Have you been there?
This topic is not about Downtown Detroit, and frankly, Detroit is an outlier among American cities. How about discussing all the other cities where you would implement the traffic-strangling model?

Quote:
Originally Posted by KeepRightPassLeft View Post
And taking a freeway down and replacing it with a street level boulevard because "I don't care about those damn suburban drivers (completely ignoring city residents who drive cars), their trips can take longer for all I care!" is just as ridiculous of an attitude as the claim that planners said "********** urban neighborhood, lets build a freeway through the middle of it".
I agree with that. Also, if out-of-towners have easier access to the CBD wouldn't that be a help to businesses that are located there? With less people coming into the city, businesses in the city, and by extension the city itself, will suffer. If access and mobility to the CBD are lessened, locating your business out in the suburbs might suddenly appear more attractive.

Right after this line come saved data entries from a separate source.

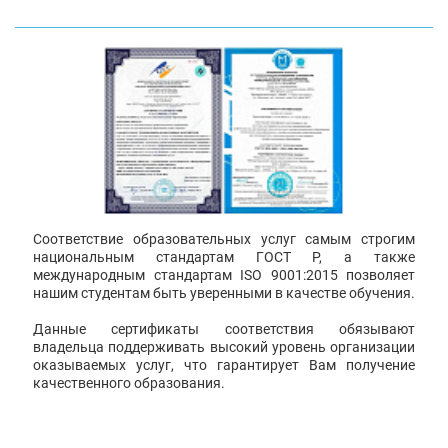
Соответствие образовательных услуг самым строгим
национальным стандартам ГОСТ Р, а также
международным стандартам ISO 9001:2015 позволяет
нашим студентам быть уверенными в качестве обучения.
Данные сертификаты соответствия обязывают
владельца поддерживать высокий уровень организации
оказываемых услуг, что гарантирует Вам получение
качественного образования.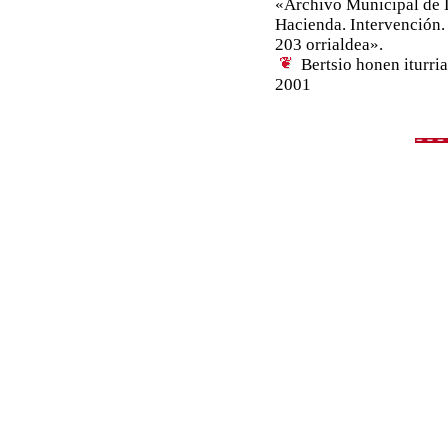
«Archivo Municipal de L
Hacienda. Intervención.
203 orrialdea».
Bertsio honen iturri
2001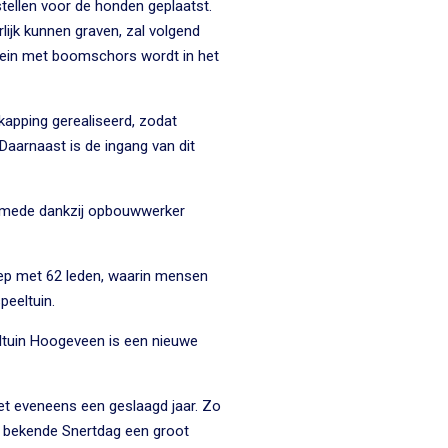
estellen voor de honden geplaatst.
ijk kunnen graven, zal volgend
plein met boomschors wordt in het
kapping gerealiseerd, zodat
Daarnaast is de ingang van dit
t, mede dankzij opbouwwerker
ep met 62 leden, waarin mensen
peeltuin.
ltuin Hoogeveen is een nieuwe
t eveneens een geslaagd jaar. Zo
 bekende Snertdag een groot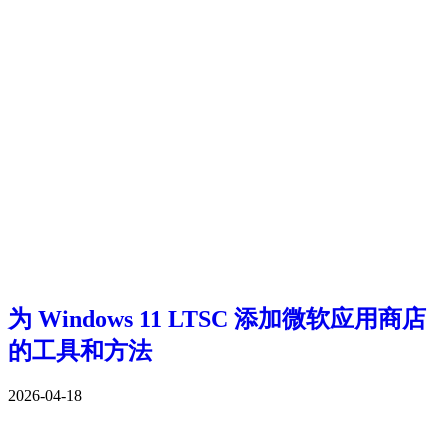
为 Windows 11 LTSC 添加微软应用商店
的工具和方法
2026-04-18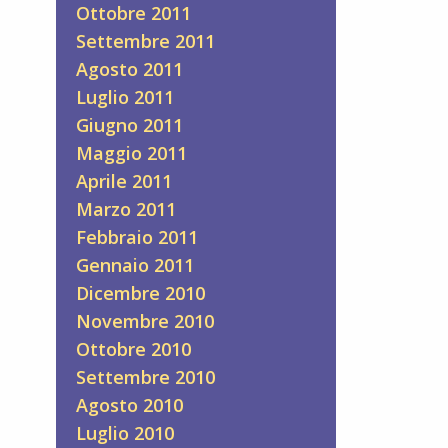
Ottobre 2011
Settembre 2011
Agosto 2011
Luglio 2011
Giugno 2011
Maggio 2011
Aprile 2011
Marzo 2011
Febbraio 2011
Gennaio 2011
Dicembre 2010
Novembre 2010
Ottobre 2010
Settembre 2010
Agosto 2010
Luglio 2010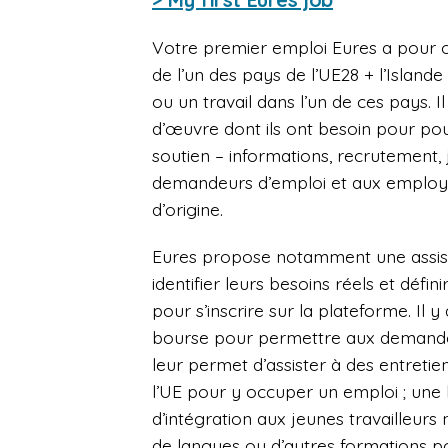
Votre premier emploi Eures a pour obj
de l’un des pays de l’UE28 + l’Islan
ou un travail dans l’un de ces pays. 
d’œuvre dont ils ont besoin pour pour
soutien – informations, recrutement
demandeurs d’emploi et aux employe
d’origine.
Eures propose notamment une assis
identifier leurs besoins réels et défi
pour s’inscrire sur la plateforme. Il 
bourse pour permettre aux demandeur
leur permet d’assister à des entretie
l’UE pour y occuper un emploi ; une
d’intégration aux jeunes travailleur
de langues ou d’autres formations p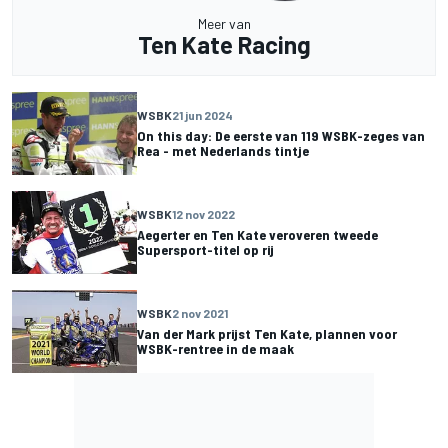
Meer van
Ten Kate Racing
WSBK
21 jun 2024
On this day: De eerste van 119 WSBK-zeges van
Rea - met Nederlands tintje
WSBK
12 nov 2022
Aegerter en Ten Kate veroveren tweede
Supersport-titel op rij
WSBK
2 nov 2021
Van der Mark prijst Ten Kate, plannen voor
WSBK-rentree in de maak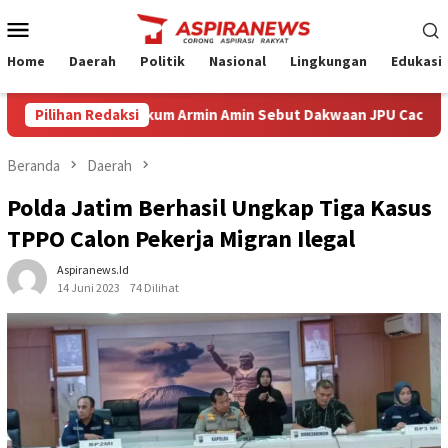
Loncat
Menu
ke
Mobile
konten
Home
Daerah
Politik
Nasional
Lingkungan
Edukasi
epsi Kuasa Hukum Armin Amin Sebut Dakwaan JPU Cacat Formil dan
Pilihan Redaksi
Beranda
Daerah
Polda Jatim Berhasil Ungkap Tiga Kasus
TPPO Calon Pekerja Migran Ilegal
Aspiranews.id
14 Juni 2023
74 Dilihat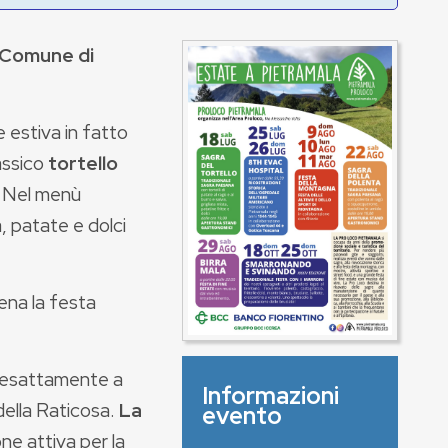
Comune di
 estiva in fatto
assico
tortello
. Nel menù
, patate e dolci
na la festa
, esattamente a
Informazioni
 della Raticosa.
La
evento
ne attiva per la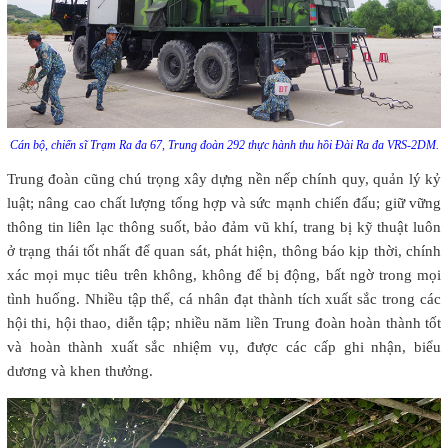
Cán bộ, chiến sĩ Trạm Ra đa 67, Trung đoàn 292 thực hành thu hồi Đài Ra đa VRS-2DM.
Trung đoàn cũng chú trọng xây dựng nền nếp chính quy, quản lý kỷ
luật; nâng cao chất lượng tổng hợp và sức mạnh chiến đấu; giữ vững
thông tin liên lạc thông suốt, bảo đảm vũ khí, trang bị kỹ thuật luôn
ở trạng thái tốt nhất để quan sát, phát hiện, thông báo kịp thời, chính
xác mọi mục tiêu trên không, không để bị động, bất ngờ trong mọi
tình huống. Nhiều tập thể, cá nhân đạt thành tích xuất sắc trong các
hội thi, hội thao, diễn tập; nhiều năm liền Trung đoàn hoàn thành tốt
và hoàn thành xuất sắc nhiệm vụ, được các cấp ghi nhận, biểu
dương và khen thưởng.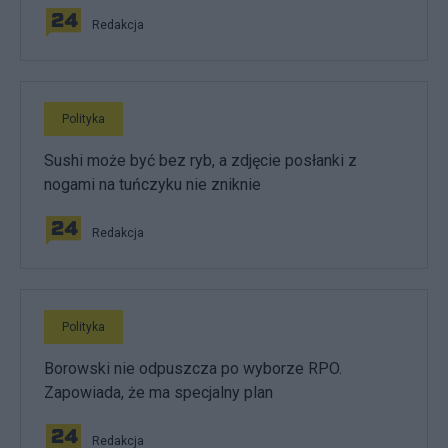
Redakcja
Polityka
Sushi może być bez ryb, a zdjęcie posłanki z
nogami na tuńczyku nie zniknie
Redakcja
Polityka
Borowski nie odpuszcza po wyborze RPO.
Zapowiada, że ma specjalny plan
Redakcja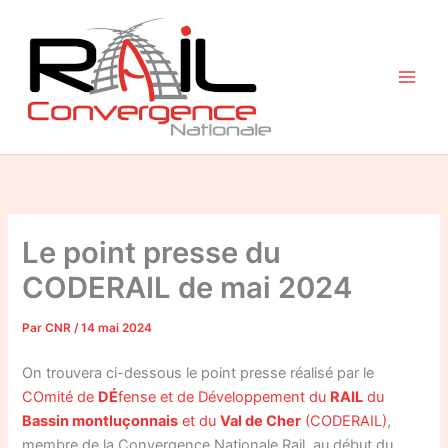
Aller
au
contenu
Le point presse du
CODERAIL de mai 2024
Par
CNR
/
14 mai 2024
On trouvera ci-dessous le point presse réalisé par le
COmité
de
DÉ
fense et de Développement du
RAIL
du
Bassin montluçonnais
et du
Val de Cher
(CODERAIL)
,
membre de la Convergence Nationale Rail, au début du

As for the Manhattan Expressway, it wouldn't be worth carving up the CBD. The bulk of Manhattan's traffic is trying to move in and out, not straight through the island, so feeder routes would be a sounder approach. This is the system we ended up with, at least to an extent. If a new through route is needed through a CBD it should be a tunnel, not an elevated section. As for the old through routes, the negatives associated with construction have receded into the history books and we're still reaping the positives in terms of traffic flow, so the best approach is to keep the old sections until they need to be replaced, then replace them with a tunnel.

I've already explained that an ideal freeway system features main through routes bypassing urban areas, coupled with feeder routes that go right to the downtown's doorstep - if a through route that passes straight through the CBD, it should be a Big Dig-style tunnel. That maximizes traffic flow and minimizes disruption .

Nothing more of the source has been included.